Sure, it's easy to kick a movie like this: it was shot on video for very little money with no professional actors ... and very little in the way of production value. It's such a low-rent, derivative little pseudo-slasher that even if you enjoyed it (which you wouldn't) -- you certainly wouldn't remember it two days later. But I see all these dinky little DTV horror flicks as the calling cards of the next aspiring wave of Raimis, Jacksons, and Carpenters. So even while I know that most of these movies will suck cheese, I really do try to find something of value.
Sadly, Studio 666 has nothing like that to report. It's about a young lady rocker who blows her brains out, waits three months, possesses an old girlfriend of hers, and then slowly stalks and stabs the members of her old clique. The setting, of course, is a dilapidated old music studio. Or ... a vacant office with a few mixing boards and guitars thrown around.
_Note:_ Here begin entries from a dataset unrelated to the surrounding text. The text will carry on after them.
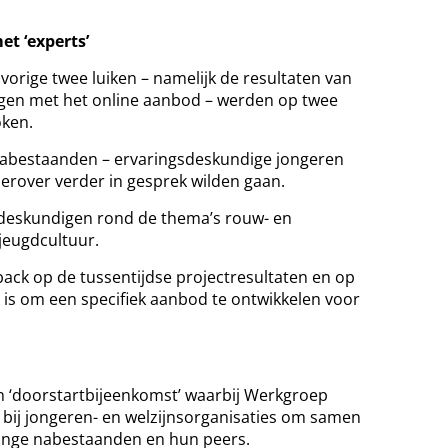
et ‘experts’
vorige twee luiken – namelijk de resultaten van
ngen met het online aanbod – werden op twee
ken.
abestaanden – ervaringsdeskundige jongeren
erover verder in gesprek wilden gaan.
deskundigen rond de thema’s rouw- en
 jeugdcultuur.
ack op de tussentijdse projectresultaten en op
k is om een specifiek aanbod te ontwikkelen voor
n ‘doorstartbijeenkomst’ waarbij Werkgroep
s bij jongeren- en welzijnsorganisaties om samen
onge nabestaanden en hun peers.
The movie's not particularly scary or funny or gory enough to keep the horror hardcores from flipping the thing off after twenty minutes (if they're not already fast asleep). The long and languid volleys of dialogue that occur between the slayings are a heavy price to pay for such a paltry parcel of carnage, and on the whole, Studio 666 looks like something that was slapped together over the course of three days.
Video: It's a fullscreen (and generally pretty awful) transfer.
Audio: Dolby Digital 2.0, which is whisper thin during the dialogue and annoyingly loud when the grungy music kicks in.
Extras: Five trailers from the Razor Digital collection: Xtracurricular, Men in Scoring Position, Man Outside, Kingdom of the Blind & Spring Fever USA.
I'm sure that Studio 666 was a labor of love for those who worked on the flick, and I hope they all move on to bigger and better schlockworks in the future, but frankly I'm just sick to death of the whole "shot-on-video in my backyard" stuff. Just because you own a video camera and grew up in love with Michael Meyers and Leatherface, that doesn't mean you should make movies.